**Collected data**
○ ○ ○ ○ ○

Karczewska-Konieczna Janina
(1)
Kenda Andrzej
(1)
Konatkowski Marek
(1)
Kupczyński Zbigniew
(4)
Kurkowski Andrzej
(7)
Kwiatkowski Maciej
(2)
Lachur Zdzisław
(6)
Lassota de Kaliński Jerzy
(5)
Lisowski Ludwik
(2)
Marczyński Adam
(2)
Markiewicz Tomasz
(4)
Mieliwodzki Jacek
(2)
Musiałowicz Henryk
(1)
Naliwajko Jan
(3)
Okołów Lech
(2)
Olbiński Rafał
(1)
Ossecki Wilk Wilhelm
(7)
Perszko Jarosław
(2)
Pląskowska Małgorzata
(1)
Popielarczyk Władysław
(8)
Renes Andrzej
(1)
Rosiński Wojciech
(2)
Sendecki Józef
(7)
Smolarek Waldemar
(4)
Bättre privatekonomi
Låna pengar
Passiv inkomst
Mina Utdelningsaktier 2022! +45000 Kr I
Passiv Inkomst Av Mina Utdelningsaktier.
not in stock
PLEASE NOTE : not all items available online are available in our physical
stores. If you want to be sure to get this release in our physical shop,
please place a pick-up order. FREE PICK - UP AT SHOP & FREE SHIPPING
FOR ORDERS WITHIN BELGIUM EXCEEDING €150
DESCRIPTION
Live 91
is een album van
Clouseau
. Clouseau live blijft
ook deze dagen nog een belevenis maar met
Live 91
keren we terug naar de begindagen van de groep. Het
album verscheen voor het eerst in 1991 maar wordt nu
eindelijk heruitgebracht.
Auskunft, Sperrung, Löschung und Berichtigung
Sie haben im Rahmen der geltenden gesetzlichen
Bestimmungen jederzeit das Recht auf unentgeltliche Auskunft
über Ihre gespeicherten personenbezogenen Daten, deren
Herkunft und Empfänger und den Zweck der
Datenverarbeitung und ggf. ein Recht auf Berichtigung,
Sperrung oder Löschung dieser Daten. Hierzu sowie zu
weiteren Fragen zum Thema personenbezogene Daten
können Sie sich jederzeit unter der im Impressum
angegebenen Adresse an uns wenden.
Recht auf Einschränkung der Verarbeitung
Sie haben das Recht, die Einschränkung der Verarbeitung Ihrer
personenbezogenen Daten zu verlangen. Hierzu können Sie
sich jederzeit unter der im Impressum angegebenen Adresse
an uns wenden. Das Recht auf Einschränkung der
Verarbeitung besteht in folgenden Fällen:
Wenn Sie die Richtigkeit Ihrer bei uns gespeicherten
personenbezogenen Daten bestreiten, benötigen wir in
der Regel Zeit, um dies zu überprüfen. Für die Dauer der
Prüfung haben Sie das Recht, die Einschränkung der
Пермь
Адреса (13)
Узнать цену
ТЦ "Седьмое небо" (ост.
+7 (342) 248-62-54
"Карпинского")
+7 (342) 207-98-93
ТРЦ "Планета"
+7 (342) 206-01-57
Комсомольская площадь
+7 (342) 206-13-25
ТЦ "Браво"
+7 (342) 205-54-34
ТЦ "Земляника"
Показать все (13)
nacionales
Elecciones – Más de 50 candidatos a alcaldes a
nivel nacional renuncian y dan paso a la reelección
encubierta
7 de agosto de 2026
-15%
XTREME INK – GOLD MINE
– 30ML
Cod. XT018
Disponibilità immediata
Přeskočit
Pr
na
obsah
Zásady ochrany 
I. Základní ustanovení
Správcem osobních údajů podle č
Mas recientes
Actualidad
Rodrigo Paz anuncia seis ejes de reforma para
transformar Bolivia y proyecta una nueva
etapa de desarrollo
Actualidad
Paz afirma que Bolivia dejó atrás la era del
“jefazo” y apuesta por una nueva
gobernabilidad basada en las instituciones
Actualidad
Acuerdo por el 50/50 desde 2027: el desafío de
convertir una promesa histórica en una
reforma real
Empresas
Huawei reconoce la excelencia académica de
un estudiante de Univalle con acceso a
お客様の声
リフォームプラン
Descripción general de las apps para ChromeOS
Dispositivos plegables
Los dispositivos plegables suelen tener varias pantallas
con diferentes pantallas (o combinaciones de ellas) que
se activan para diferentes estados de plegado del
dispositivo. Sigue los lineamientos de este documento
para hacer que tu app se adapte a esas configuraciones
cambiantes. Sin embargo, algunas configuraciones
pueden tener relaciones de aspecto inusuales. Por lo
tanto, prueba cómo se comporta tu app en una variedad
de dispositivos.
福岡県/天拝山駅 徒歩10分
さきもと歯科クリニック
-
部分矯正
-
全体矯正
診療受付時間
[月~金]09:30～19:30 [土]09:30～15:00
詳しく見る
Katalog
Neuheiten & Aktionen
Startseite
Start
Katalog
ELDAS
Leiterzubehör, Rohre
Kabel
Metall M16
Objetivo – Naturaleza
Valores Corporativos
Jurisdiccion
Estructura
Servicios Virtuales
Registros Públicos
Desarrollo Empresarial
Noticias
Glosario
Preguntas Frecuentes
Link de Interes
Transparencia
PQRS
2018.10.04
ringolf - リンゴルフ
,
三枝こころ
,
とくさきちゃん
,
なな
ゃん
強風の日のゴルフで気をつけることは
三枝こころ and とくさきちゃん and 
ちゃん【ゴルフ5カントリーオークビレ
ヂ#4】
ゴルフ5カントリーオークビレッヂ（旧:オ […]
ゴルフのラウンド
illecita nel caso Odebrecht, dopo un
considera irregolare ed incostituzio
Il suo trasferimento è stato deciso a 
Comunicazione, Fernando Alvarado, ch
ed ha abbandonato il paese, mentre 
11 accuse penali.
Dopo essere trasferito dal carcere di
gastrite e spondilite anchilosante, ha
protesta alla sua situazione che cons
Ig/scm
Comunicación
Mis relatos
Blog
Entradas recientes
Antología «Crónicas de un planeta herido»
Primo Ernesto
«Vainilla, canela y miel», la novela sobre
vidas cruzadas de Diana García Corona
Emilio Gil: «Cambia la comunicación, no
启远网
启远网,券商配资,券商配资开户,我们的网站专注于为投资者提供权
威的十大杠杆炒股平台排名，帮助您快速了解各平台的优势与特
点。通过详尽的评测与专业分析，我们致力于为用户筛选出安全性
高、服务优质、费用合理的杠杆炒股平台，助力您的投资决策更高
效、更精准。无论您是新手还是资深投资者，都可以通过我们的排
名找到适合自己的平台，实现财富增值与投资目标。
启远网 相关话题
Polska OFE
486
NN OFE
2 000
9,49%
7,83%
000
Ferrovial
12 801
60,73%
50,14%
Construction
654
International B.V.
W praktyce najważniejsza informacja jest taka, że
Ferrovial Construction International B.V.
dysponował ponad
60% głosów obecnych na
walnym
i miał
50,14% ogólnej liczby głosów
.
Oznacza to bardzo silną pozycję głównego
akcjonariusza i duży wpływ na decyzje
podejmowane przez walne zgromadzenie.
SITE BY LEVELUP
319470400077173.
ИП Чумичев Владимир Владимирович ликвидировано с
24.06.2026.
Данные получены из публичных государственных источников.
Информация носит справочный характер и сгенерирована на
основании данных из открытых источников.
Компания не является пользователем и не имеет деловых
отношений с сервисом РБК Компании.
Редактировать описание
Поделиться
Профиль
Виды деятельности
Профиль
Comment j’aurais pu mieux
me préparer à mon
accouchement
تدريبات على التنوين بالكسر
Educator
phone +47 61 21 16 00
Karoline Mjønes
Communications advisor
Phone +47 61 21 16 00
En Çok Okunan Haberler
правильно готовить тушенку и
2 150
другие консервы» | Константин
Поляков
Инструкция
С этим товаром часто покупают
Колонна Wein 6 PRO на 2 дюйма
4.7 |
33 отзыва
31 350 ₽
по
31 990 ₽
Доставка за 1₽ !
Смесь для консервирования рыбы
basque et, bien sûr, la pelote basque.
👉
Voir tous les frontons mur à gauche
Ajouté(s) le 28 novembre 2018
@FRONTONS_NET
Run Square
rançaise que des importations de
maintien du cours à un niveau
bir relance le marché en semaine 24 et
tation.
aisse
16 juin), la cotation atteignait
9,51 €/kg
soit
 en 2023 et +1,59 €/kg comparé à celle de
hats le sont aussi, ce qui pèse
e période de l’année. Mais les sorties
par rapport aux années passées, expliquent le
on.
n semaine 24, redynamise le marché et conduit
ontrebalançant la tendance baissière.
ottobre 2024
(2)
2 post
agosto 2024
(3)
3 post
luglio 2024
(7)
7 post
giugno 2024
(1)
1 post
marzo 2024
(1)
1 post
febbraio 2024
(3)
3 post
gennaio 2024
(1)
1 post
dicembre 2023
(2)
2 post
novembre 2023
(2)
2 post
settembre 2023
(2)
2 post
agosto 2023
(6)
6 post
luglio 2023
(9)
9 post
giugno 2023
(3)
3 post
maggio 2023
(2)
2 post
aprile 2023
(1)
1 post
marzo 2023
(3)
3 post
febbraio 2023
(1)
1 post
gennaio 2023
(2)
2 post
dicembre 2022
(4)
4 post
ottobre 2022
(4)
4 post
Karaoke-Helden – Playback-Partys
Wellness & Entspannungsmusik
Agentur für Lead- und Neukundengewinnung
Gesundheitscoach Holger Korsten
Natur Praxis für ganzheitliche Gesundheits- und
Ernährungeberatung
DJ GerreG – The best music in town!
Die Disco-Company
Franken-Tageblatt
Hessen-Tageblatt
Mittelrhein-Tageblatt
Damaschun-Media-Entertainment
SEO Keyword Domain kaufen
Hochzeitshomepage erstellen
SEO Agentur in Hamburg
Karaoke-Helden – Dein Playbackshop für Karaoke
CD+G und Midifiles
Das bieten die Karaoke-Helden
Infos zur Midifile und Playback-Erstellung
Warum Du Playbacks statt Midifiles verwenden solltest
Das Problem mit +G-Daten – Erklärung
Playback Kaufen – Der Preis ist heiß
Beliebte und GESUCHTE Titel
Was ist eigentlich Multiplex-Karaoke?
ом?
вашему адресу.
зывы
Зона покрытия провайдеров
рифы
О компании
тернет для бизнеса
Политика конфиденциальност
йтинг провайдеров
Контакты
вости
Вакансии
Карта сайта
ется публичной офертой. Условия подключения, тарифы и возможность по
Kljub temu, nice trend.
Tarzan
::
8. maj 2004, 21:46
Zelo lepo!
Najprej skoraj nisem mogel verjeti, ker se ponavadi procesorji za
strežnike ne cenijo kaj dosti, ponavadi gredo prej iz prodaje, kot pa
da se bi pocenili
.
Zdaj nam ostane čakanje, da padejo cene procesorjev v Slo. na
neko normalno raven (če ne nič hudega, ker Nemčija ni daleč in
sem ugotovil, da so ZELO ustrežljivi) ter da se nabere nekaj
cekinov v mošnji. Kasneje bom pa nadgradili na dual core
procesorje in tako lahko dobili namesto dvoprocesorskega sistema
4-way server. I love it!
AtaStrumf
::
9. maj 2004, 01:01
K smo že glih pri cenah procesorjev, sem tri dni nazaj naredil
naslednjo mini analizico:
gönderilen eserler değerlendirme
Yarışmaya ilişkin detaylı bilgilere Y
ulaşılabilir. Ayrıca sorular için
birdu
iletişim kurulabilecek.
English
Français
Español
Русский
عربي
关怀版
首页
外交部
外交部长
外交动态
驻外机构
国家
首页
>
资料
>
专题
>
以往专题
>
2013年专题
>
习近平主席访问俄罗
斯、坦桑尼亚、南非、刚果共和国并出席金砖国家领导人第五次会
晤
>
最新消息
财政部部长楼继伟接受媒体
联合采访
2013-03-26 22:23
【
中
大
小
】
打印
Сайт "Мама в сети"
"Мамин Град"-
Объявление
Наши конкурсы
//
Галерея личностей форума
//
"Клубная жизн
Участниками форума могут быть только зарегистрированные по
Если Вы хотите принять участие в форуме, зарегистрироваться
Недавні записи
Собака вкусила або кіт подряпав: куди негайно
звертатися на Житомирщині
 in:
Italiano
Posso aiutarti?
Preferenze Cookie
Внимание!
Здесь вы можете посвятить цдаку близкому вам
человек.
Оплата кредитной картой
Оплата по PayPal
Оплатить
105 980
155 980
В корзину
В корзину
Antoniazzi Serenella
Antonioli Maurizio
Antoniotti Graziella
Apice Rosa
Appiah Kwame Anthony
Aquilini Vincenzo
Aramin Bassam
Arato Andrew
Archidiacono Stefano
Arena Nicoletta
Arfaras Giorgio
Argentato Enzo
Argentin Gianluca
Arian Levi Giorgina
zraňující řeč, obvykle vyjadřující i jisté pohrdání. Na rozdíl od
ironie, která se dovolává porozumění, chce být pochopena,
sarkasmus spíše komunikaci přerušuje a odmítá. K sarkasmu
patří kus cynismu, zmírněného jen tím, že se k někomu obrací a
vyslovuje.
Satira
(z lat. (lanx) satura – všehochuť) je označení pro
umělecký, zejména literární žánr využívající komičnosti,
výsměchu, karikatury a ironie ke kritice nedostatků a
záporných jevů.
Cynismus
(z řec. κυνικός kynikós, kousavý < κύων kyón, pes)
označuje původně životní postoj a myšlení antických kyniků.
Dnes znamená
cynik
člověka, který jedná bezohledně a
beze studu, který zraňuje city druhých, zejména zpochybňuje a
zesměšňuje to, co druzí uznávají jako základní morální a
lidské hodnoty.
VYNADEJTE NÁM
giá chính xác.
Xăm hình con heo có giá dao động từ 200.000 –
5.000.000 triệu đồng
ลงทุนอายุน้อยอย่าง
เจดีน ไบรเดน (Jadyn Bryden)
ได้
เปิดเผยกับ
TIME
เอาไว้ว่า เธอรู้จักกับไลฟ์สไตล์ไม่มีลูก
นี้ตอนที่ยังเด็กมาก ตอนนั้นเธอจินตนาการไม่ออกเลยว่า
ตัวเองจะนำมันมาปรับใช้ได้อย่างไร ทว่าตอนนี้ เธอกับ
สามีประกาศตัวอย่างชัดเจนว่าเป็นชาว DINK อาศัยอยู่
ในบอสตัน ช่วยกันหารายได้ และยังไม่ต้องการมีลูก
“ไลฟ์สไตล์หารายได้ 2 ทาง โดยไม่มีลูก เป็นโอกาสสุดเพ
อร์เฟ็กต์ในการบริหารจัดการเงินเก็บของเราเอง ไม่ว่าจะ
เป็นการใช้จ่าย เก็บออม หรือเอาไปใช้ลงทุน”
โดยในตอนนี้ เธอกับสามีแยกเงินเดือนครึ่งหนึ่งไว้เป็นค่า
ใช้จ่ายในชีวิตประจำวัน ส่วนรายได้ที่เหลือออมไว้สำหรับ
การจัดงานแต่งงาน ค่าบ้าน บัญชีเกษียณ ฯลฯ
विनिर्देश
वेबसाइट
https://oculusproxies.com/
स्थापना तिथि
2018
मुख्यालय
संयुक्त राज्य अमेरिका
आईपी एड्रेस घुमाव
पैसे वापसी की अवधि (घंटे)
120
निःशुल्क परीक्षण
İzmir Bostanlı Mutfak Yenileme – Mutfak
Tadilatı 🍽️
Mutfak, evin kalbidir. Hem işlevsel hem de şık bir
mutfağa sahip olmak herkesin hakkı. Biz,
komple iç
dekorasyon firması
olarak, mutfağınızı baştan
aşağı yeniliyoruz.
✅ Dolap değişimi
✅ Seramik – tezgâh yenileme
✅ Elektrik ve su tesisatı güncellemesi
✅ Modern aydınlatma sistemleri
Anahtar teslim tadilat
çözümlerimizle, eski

○ ○ ○ ○ ○

**Aim of the exercise**
Write out exactly the lines that fall from the line with "ottobre 2024" to the line with "SEO Agentur in Hamburg" in the records above, keeping both ends.

**Completed exercise**
ottobre 2024
(2)
2 post
agosto 2024
(3)
3 post
luglio 2024
(7)
7 post
giugno 2024
(1)
1 post
marzo 2024
(1)
1 post
febbraio 2024
(3)
3 post
gennaio 2024
(1)
1 post
dicembre 2023
(2)
2 post
novembre 2023
(2)
2 post
settembre 2023
(2)
2 post
agosto 2023
(6)
6 post
luglio 2023
(9)
9 post
giugno 2023
(3)
3 post
maggio 2023
(2)
2 post
aprile 2023
(1)
1 post
marzo 2023
(3)
3 post
febbraio 2023
(1)
1 post
gennaio 2023
(2)
2 post
dicembre 2022
(4)
4 post
ottobre 2022
(4)
4 post
Karaoke-Helden – Playback-Partys
Wellness & Entspannungsmusik
Agentur für Lead- und Neukundengewinnung
Gesundheitscoach Holger Korsten
Natur Praxis für ganzheitliche Gesundheits- und
Ernährungeberatung
DJ GerreG – The best music in town!
Die Disco-Company
Franken-Tageblatt
Hessen-Tageblatt
Mittelrhein-Tageblatt
Damaschun-Media-Entertainment
SEO Keyword Domain kaufen
Hochzeitshomepage erstellen
SEO Agentur in Hamburg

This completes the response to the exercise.